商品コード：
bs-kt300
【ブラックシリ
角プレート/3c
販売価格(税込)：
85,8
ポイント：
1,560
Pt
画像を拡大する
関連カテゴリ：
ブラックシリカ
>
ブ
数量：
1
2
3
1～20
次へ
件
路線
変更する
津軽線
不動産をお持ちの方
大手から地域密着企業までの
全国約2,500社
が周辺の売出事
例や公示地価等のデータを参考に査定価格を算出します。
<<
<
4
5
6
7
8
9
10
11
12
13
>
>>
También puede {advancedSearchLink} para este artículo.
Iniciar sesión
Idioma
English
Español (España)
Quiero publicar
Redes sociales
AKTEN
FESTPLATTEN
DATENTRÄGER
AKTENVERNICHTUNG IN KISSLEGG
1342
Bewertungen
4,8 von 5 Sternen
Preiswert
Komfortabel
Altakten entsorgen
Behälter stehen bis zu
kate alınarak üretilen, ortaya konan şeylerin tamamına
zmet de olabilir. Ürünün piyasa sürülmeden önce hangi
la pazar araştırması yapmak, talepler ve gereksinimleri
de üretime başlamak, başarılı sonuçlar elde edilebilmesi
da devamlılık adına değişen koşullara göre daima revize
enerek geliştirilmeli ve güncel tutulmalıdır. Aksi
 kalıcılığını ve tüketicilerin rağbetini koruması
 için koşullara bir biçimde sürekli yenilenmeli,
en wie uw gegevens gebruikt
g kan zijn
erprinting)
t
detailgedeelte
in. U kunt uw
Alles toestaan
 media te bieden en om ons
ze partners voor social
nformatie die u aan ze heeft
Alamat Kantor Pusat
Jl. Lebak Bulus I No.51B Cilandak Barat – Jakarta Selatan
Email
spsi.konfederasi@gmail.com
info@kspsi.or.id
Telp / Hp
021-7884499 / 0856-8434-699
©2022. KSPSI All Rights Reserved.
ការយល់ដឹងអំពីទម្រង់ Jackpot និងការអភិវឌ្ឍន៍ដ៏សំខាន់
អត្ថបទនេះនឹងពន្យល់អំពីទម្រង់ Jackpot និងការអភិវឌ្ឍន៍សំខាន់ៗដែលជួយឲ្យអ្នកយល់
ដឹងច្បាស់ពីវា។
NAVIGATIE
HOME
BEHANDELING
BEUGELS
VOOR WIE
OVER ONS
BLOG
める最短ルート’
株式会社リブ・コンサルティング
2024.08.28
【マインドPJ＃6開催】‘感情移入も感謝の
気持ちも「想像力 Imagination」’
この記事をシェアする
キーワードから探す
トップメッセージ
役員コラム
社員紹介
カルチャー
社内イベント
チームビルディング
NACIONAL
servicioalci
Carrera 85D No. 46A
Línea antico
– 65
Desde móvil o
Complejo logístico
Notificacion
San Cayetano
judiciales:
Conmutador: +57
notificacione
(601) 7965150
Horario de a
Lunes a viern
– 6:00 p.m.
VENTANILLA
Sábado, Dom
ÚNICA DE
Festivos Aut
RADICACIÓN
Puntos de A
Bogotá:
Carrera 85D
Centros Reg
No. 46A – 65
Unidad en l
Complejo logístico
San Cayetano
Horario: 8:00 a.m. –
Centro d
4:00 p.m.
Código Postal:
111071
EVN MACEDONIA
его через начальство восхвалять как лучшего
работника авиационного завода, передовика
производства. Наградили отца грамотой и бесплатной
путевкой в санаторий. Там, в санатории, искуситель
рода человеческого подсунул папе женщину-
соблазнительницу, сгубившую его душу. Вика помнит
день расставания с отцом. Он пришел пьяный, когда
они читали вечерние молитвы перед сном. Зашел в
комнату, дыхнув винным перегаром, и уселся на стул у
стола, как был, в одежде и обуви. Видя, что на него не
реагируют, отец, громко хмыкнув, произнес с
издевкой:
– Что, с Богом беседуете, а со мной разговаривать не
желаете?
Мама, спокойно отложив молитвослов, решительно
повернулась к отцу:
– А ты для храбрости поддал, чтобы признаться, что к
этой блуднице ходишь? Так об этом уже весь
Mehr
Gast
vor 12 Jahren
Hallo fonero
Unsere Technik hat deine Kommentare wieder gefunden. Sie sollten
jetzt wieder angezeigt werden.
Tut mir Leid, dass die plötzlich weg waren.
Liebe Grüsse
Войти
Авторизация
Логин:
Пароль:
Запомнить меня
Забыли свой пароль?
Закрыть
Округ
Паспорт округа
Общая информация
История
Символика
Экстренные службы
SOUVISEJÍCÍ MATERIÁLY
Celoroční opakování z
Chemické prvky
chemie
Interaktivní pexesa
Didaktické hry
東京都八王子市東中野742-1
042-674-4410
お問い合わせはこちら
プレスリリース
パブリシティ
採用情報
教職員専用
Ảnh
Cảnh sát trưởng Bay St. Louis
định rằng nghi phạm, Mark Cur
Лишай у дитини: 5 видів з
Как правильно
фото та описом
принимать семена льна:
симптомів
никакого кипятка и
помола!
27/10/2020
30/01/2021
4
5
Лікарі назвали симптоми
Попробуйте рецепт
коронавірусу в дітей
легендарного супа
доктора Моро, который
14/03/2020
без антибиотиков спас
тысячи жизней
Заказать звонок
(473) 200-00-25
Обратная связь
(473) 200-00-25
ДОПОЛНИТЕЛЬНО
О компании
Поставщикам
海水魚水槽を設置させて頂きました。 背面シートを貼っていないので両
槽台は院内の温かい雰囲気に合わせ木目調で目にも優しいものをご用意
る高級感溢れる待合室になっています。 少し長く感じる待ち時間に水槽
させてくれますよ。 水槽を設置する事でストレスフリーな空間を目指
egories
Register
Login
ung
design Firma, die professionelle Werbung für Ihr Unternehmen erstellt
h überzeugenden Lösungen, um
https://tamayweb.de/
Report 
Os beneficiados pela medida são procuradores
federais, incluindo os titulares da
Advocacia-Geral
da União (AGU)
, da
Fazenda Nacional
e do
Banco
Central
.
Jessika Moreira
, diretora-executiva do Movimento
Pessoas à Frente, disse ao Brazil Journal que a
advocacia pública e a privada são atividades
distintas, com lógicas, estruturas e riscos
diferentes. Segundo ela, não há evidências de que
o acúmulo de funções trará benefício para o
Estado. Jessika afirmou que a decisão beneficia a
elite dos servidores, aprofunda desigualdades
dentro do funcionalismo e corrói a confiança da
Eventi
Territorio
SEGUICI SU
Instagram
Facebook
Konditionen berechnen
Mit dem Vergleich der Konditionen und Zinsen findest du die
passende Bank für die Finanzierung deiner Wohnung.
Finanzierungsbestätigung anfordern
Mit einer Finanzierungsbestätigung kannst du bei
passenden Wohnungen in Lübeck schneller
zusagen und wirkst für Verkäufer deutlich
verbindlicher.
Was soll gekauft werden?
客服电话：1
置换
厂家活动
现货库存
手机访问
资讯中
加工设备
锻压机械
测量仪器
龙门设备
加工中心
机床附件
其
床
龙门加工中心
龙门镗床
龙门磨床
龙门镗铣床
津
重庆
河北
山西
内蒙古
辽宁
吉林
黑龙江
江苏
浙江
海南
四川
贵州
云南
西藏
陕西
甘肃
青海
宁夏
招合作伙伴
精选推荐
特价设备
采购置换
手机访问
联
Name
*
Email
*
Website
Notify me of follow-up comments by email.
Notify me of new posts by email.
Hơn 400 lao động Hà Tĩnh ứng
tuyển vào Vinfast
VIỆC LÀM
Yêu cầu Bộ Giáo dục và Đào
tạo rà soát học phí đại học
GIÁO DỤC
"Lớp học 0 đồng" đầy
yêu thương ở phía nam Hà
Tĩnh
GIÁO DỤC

*Instructions to follow*: Every record must be set down again exactly.

*Answer for the task*:
商品コード：
bs-kt300
【ブラックシリ
角プレート/3c
販売価格(税込)：
85,8
ポイント：
1,560
Pt
画像を拡大する
関連カテゴリ：
ブラックシリカ
>
ブ
数量：
1
2
3
1～20
次へ
件
路線
変更する
津軽線
不動産をお持ちの方
大手から地域密着企業までの
全国約2,500社
が周辺の売出事
例や公示地価等のデータを参考に査定価格を算出します。
<<
<
4
5
6
7
8
9
10
11
12
13
>
>>
También puede {advancedSearchLink} para este artículo.
Iniciar sesión
Idioma
English
Español (España)
Quiero publicar
Redes sociales
AKTEN
FESTPLATTEN
DATENTRÄGER
AKTENVERNICHTUNG IN KISSLEGG
1342
Bewertungen
4,8 von 5 Sternen
Preiswert
Komfortabel
Altakten entsorgen
Behälter stehen bis zu
kate alınarak üretilen, ortaya konan şeylerin tamamına
zmet de olabilir. Ürünün piyasa sürülmeden önce hangi
la pazar araştırması yapmak, talepler ve gereksinimleri
de üretime başlamak, başarılı sonuçlar elde edilebilmesi
da devamlılık adına değişen koşullara göre daima revize
enerek geliştirilmeli ve güncel tutulmalıdır. Aksi
 kalıcılığını ve tüketicilerin rağbetini koruması
 için koşullara bir biçimde sürekli yenilenmeli,
en wie uw gegevens gebruikt
g kan zijn
erprinting)
t
detailgedeelte
in. U kunt uw
Alles toestaan
 media te bieden en om ons
ze partners voor social
nformatie die u aan ze heeft
Alamat Kantor Pusat
Jl. Lebak Bulus I No.51B Cilandak Barat – Jakarta Selatan
Email
spsi.konfederasi@gmail.com
info@kspsi.or.id
Telp / Hp
021-7884499 / 0856-8434-699
©2022. KSPSI All Rights Reserved.
ការយល់ដឹងអំពីទម្រង់ Jackpot និងការអភិវឌ្ឍន៍ដ៏សំខាន់
អត្ថបទនេះនឹងពន្យល់អំពីទម្រង់ Jackpot និងការអភិវឌ្ឍន៍សំខាន់ៗដែលជួយឲ្យអ្នកយល់
ដឹងច្បាស់ពីវា។
NAVIGATIE
HOME
BEHANDELING
BEUGELS
VOOR WIE
OVER ONS
BLOG
める最短ルート’
株式会社リブ・コンサルティング
2024.08.28
【マインドPJ＃6開催】‘感情移入も感謝の
気持ちも「想像力 Imagination」’
この記事をシェアする
キーワードから探す
トップメッセージ
役員コラム
社員紹介
カルチャー
社内イベント
チームビルディング
NACIONAL
servicioalci
Carrera 85D No. 46A
Línea antico
– 65
Desde móvil o
Complejo logístico
Notificacion
San Cayetano
judiciales:
Conmutador: +57
notificacione
(601) 7965150
Horario de a
Lunes a viern
– 6:00 p.m.
VENTANILLA
Sábado, Dom
ÚNICA DE
Festivos Aut
RADICACIÓN
Puntos de A
Bogotá:
Carrera 85D
Centros Reg
No. 46A – 65
Unidad en l
Complejo logístico
San Cayetano
Horario: 8:00 a.m. –
Centro d
4:00 p.m.
Código Postal:
111071
EVN MACEDONIA
его через начальство восхвалять как лучшего
работника авиационного завода, передовика
производства. Наградили отца грамотой и бесплатной
путевкой в санаторий. Там, в санатории, искуситель
рода человеческого подсунул папе женщину-
соблазнительницу, сгубившую его душу. Вика помнит
день расставания с отцом. Он пришел пьяный, когда
они читали вечерние молитвы перед сном. Зашел в
комнату, дыхнув винным перегаром, и уселся на стул у
стола, как был, в одежде и обуви. Видя, что на него не
реагируют, отец, громко хмыкнув, произнес с
издевкой:
– Что, с Богом беседуете, а со мной разговаривать не
желаете?
Мама, спокойно отложив молитвослов, решительно
повернулась к отцу:
– А ты для храбрости поддал, чтобы признаться, что к
этой блуднице ходишь? Так об этом уже весь
Mehr
Gast
vor 12 Jahren
Hallo fonero
Unsere Technik hat deine Kommentare wieder gefunden. Sie sollten
jetzt wieder angezeigt werden.
Tut mir Leid, dass die plötzlich weg waren.
Liebe Grüsse
Войти
Авторизация
Логин:
Пароль:
Запомнить меня
Забыли свой пароль?
Закрыть
Округ
Паспорт округа
Общая информация
История
Символика
Экстренные службы
SOUVISEJÍCÍ MATERIÁLY
Celoroční opakování z
Chemické prvky
chemie
Interaktivní pexesa
Didaktické hry
東京都八王子市東中野742-1
042-674-4410
お問い合わせはこちら
プレスリリース
パブリシティ
採用情報
教職員専用
Ảnh
Cảnh sát trưởng Bay St. Louis
định rằng nghi phạm, Mark Cur
Лишай у дитини: 5 видів з
Как правильно
фото та описом
принимать семена льна:
симптомів
никакого кипятка и
помола!
27/10/2020
30/01/2021
4
5
Лікарі назвали симптоми
Попробуйте рецепт
коронавірусу в дітей
легендарного супа
доктора Моро, который
14/03/2020
без антибиотиков спас
тысячи жизней
Заказать звонок
(473) 200-00-25
Обратная связь
(473) 200-00-25
ДОПОЛНИТЕЛЬНО
О компании
Поставщикам
海水魚水槽を設置させて頂きました。 背面シートを貼っていないので両
槽台は院内の温かい雰囲気に合わせ木目調で目にも優しいものをご用意
る高級感溢れる待合室になっています。 少し長く感じる待ち時間に水槽
させてくれますよ。 水槽を設置する事でストレスフリーな空間を目指
egories
Register
Login
ung
design Firma, die professionelle Werbung für Ihr Unternehmen erstellt
h überzeugenden Lösungen, um
https://tamayweb.de/
Report 
Os beneficiados pela medida são procuradores
federais, incluindo os titulares da
Advocacia-Geral
da União (AGU)
, da
Fazenda Nacional
e do
Banco
Central
.
Jessika Moreira
, diretora-executiva do Movimento
Pessoas à Frente, disse ao Brazil Journal que a
advocacia pública e a privada são atividades
distintas, com lógicas, estruturas e riscos
diferentes. Segundo ela, não há evidências de que
o acúmulo de funções trará benefício para o
Estado. Jessika afirmou que a decisão beneficia a
elite dos servidores, aprofunda desigualdades
dentro do funcionalismo e corrói a confiança da
Eventi
Territorio
SEGUICI SU
Instagram
Facebook
Konditionen berechnen
Mit dem Vergleich der Konditionen und Zinsen findest du die
passende Bank für die Finanzierung deiner Wohnung.
Finanzierungsbestätigung anfordern
Mit einer Finanzierungsbestätigung kannst du bei
passenden Wohnungen in Lübeck schneller
zusagen und wirkst für Verkäufer deutlich
verbindlicher.
Was soll gekauft werden?
客服电话：1
置换
厂家活动
现货库存
手机访问
资讯中
加工设备
锻压机械
测量仪器
龙门设备
加工中心
机床附件
其
床
龙门加工中心
龙门镗床
龙门磨床
龙门镗铣床
津
重庆
河北
山西
内蒙古
辽宁
吉林
黑龙江
江苏
浙江
海南
四川
贵州
云南
西藏
陕西
甘肃
青海
宁夏
招合作伙伴
精选推荐
特价设备
采购置换
手机访问
联
Name
*
Email
*
Website
Notify me of follow-up comments by email.
Notify me of new posts by email.
Hơn 400 lao động Hà Tĩnh ứng
tuyển vào Vinfast
VIỆC LÀM
Yêu cầu Bộ Giáo dục và Đào
tạo rà soát học phí đại học
GIÁO DỤC
"Lớp học 0 đồng" đầy
yêu thương ở phía nam Hà
Tĩnh
GIÁO DỤC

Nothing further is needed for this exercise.